Case 1. I have a global ruleset that allows all outgoing IP traffic, and blocks everything else. I also have an application ruleset for ping.exe that allows outgoing ICMP “Echo Requests” and blocks everything else. There is no global or application rule that would allow incoming ICMP “Echo Replies”. My CFP is in the Custom Policy Mode. Despite all this, I can ping remote hosts, the echo replies are coming through.
I can specifically create the “Block incoming ICMP “Echo Reply”” rule in the global and application rulesets, and the ping still works.
Case 2. I have a global ruleset that allows incoming ICMP “Echo Requests” but specifically blocks outgoing ICMP “Echo Replies”. Despite this, a remote host can ping me.
Why are the "Block ICMP “Echo Replies” rules ignored in these cases?
Does CFP treat ICMP as a connection-oriented protocol, automatically allowing echo replies to come through because echo requests were allowed to be sent to particular host?
If it does, what is the point of having “ICMP Echo Reply” in the ICMP message list? There is no way you can create a working rule with this option, is there?

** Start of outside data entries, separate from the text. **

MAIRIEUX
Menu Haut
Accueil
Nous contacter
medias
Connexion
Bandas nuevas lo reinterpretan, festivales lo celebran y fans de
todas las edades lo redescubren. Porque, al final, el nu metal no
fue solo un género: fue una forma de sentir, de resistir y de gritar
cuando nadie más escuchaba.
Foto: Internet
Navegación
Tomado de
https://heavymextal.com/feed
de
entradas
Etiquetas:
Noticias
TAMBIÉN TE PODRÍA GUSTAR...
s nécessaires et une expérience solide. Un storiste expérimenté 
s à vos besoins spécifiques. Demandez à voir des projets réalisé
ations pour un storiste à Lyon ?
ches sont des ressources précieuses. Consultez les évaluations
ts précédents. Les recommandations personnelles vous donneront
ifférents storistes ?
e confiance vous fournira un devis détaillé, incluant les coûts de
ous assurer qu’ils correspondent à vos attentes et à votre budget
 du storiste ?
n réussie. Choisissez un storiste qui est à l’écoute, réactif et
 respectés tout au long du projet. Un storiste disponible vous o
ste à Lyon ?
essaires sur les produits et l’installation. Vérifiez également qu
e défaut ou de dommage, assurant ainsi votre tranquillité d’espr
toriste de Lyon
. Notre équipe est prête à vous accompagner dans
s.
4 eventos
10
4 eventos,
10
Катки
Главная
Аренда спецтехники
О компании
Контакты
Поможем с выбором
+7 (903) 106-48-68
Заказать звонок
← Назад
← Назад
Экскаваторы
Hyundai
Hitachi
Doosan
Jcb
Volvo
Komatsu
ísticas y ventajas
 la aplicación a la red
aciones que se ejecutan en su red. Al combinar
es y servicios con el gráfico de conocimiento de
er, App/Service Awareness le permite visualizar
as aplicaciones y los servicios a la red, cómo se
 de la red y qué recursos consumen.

With CFW3 installed and running, Gibson Research’s “Shields UP” testing failed my computer because it replied to an ICMP ping request.
Yet ping requests should be blocked because the first rule in CFW Firewall/Advanced/Global is “Block ICMP in from IP Any to IP Any where ICMP message is ECHO REQUEST”
Seems like that rule is not effective. I’d appreciate any help in truely stealthing my machine.
I second Jasper2408’s suggestion. I want to add that many DSL modems serve as NAT routers, often without users knowing that they have that capability. I have a Westell 2100 modem which is configured to use NAT, but has no capability of blocking ICMP 11 inbound, so it also beeps at Gibson.